Apart from special locomotives, the iron ore trains have some special equipment to allow the high train weights, higher than anywhere else in Scandinavia, and probably anywhere in the European Union. They use special brakes and SA3 couplers instead of the screw couplings otherwise standard in Sweden. After extension of passing loops to 750 m in 2008 and 2009, the trains will have 68 cars, weighing 8600 tonnes including the locomotive, with 6800 tonnes of iron ore.

The railway also carries passenger services. Vy Tåg operates a daily overnight service from Narvik to Stockholm.

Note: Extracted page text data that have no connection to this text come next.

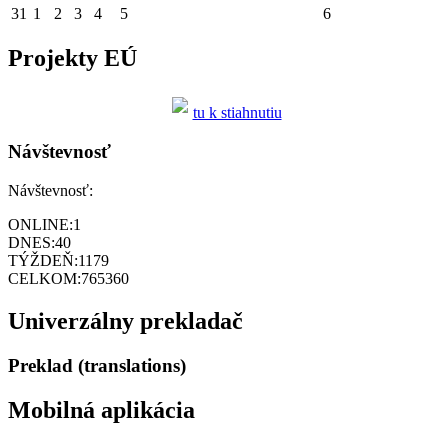
31
1
2
3
4
5
6
Projekty EÚ
tu k stiahnutiu
Návštevnosť
Návštevnosť:
ONLINE:
1
DNES:
40
TÝŽDEŇ:
1179
CELKOM:
765360
Univerzálny prekladač
Preklad (translations)
Mobilná aplikácia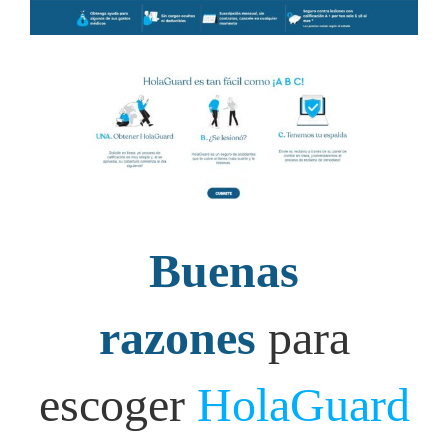
Buenas
razones
para
escoger
HolaGuard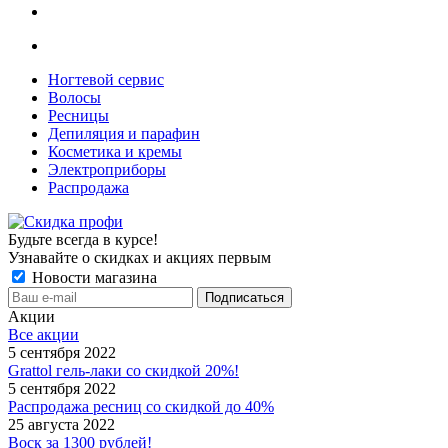
Ногтевой сервис
Волосы
Ресницы
Депиляция и парафин
Косметика и кремы
Электроприборы
Распродажа
Будьте всегда в курсе!
Узнавайте о скидках и акциях первым
Новости магазина
Акции
Все акции
5 сентября 2022
Grattol гель-лаки со скидкой 20%!
5 сентября 2022
Распродажа ресниц со скидкой до 40%
25 августа 2022
Воск за 1300 рублей!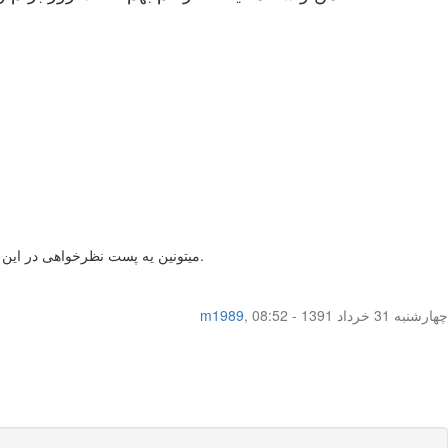
میتونین یه پست نظرخواهی در این مورد بذارین تا کاربرای سایت بیان نظر بدن که اگه نظر بدن میشه به عنوان یه نمونه ی تصادفی روش حساب کرد و تا حدودی درصدش دستتون میاد.
چهار‌شنبه 31 خرداد 1391 - 08:52
,
m1989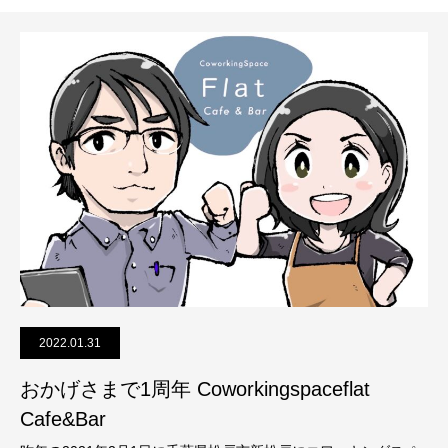
2022.01.31
おかげさまで1周年 Coworkingspaceflat
Cafe&Bar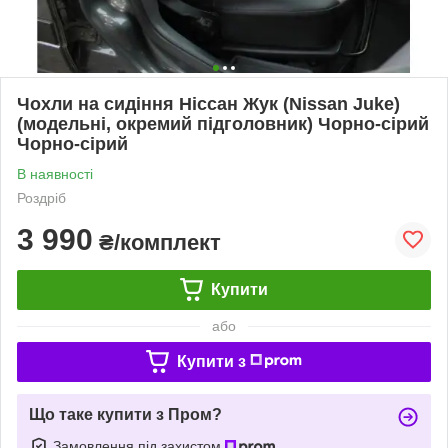
Чохли на сидіння Ніссан Жук (Nissan Juke)
(модельні, окремий підголовник) Чорно-сірий
Чорно-сірий
В наявності
Роздріб
3 990
₴/комплект
Купити
або
Купити з
Що таке купити з Пром?
Замовлення під захистом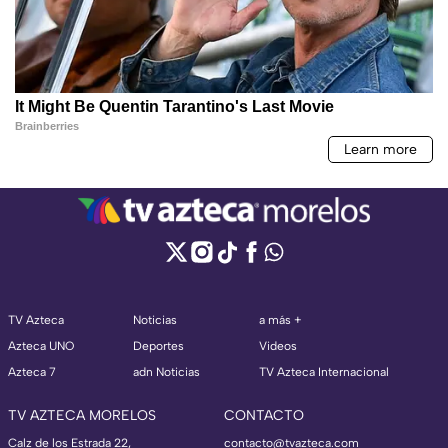
TV Azteca
Noticias
a más +
Azteca UNO
Deportes
Videos
Azteca 7
adn Noticias
TV Azteca Internacional
TV AZTECA MORELOS
CONTACTO
Calz de los Estrada 22,
contacto@tvazteca.com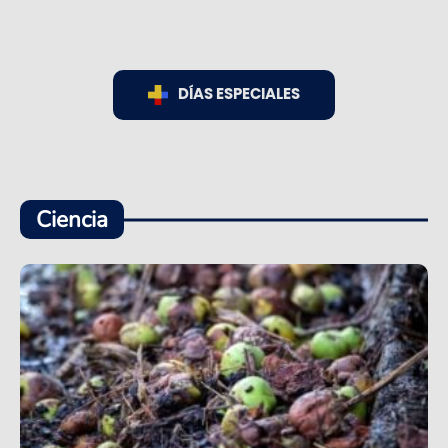
DÍAS ESPECIALES
Ciencia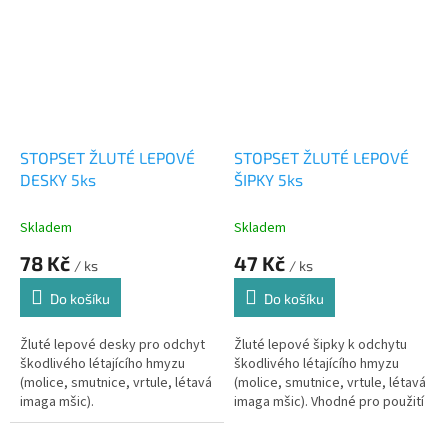
STOPSET ŽLUTÉ LEPOVÉ
STOPSET ŽLUTÉ LEPOVÉ
DESKY 5ks
ŠIPKY 5ks
Skladem
Skladem
78 Kč
47 Kč
/ ks
/ ks
Do košíku
Do košíku
Žluté lepové desky pro odchyt
Žluté lepové šipky k odchytu
škodlivého létajícího hmyzu
škodlivého létajícího hmyzu
(molice, smutnice, vrtule, létavá
(molice, smutnice, vrtule, létavá
imaga mšic).
imaga mšic). Vhodné pro použití
u pokojových rostlin.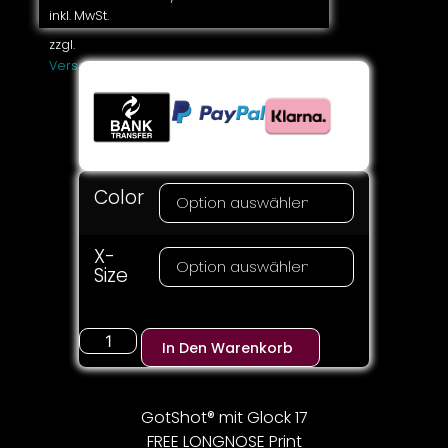
inkl. MwSt.
zzgl.
Versandkosten
Color
X-
Size
In Den Warenkorb
GotShot® mit Glock 17
FREE LONGNOSE Print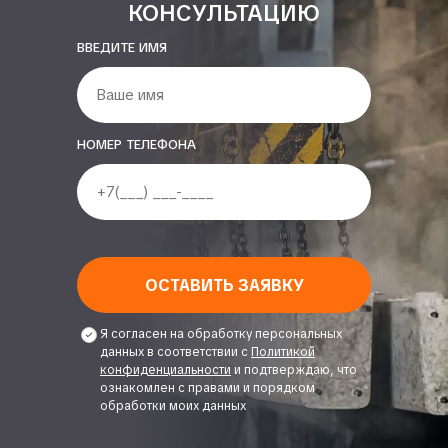
КОНСУЛЬТАЦИЮ
ВВЕДИТЕ ИМЯ
НОМЕР ТЕЛЕФОНА
ОСТАВИТЬ ЗАЯВКУ
Я согласен на обработку персональных
данных в соответствии с
Политикой
конфиденциальности
и подтверждаю, что
ознакомлен с правами и порядком
обработки моих данных
Alternative: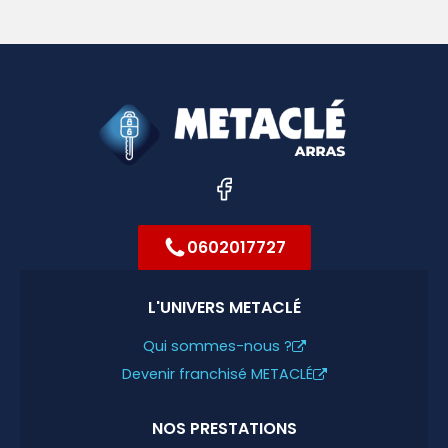
0602017727
L'UNIVERS METACLÉ
Qui sommes-nous ?
Devenir franchisé METACLÉ
NOS PRESTATIONS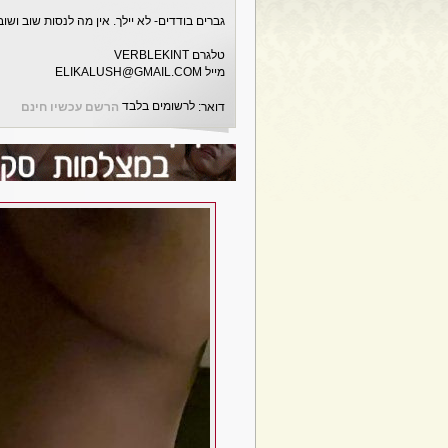
גברים בודדים- לא יילך. אין מה לנסות שוב ושוב
טלגרם VERBLEKINT
מייל ELIKALUSH@GMAIL.COM
לרשומים בלבד
דואר:
הרשם עכשיו חינם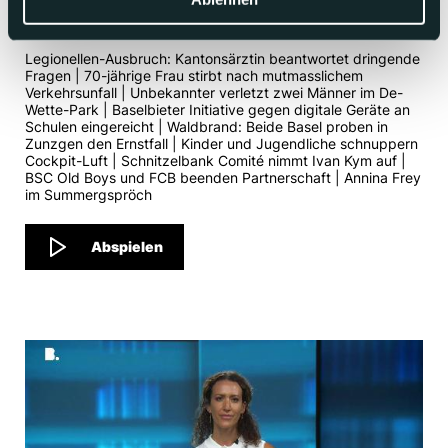
punkt6 vom 04.08.2026
Legionellen-Ausbruch: Kantonsärztin beantwortet dringende
Fragen | 70-jährige Frau stirbt nach mutmasslichem
Verkehrsunfall | Unbekannter verletzt zwei Männer im De-
Wette-Park | Baselbieter Initiative gegen digitale Geräte an
Schulen eingereicht | Waldbrand: Beide Basel proben in
Zunzgen den Ernstfall | Kinder und Jugendliche schnuppern
Cockpit-Luft | Schnitzelbank Comité nimmt Ivan Kym auf |
BSC Old Boys und FCB beenden Partnerschaft | Annina Frey
im Summergspröch
Abspielen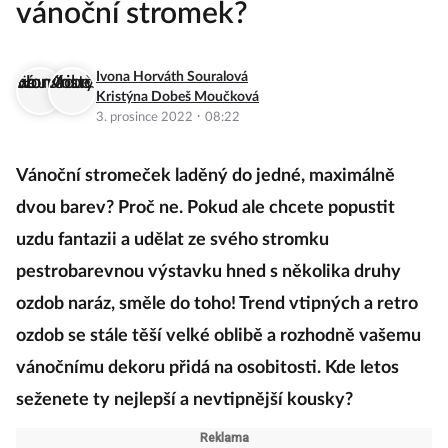
vánoční stromek?
Ivona Horváth Souralová
Kristýna Dobeš Moučková
·
3. prosince 2022
08:22
Vánoční stromeček laděný do jedné, maximálně
dvou barev? Proč ne. Pokud ale chcete popustit
uzdu fantazii a udělat ze svého stromku
pestrobarevnou výstavku hned s několika druhy
ozdob naráz, směle do toho! Trend vtipných a retro
ozdob se stále těší velké oblibě a rozhodně vašemu
vánočnímu dekoru přidá na osobitosti. Kde letos
seženete ty nejlepší a nevtipnější kousky?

This route is operated as a public service obligation and used to be operated by SJ but was transferred to Vy at the 2021 timetable. There are further regional services between Kiruna and Luleå under the Norrtåg concession, which have also been operated by Vy since 2016, at which time they used the name (Svenska) Tågkompaniet as a sub-brand for their Swedish operations.

Driver Advisory System are installed on board to improve eco-friendliness of driving.

A new snow blower entered service in 2016.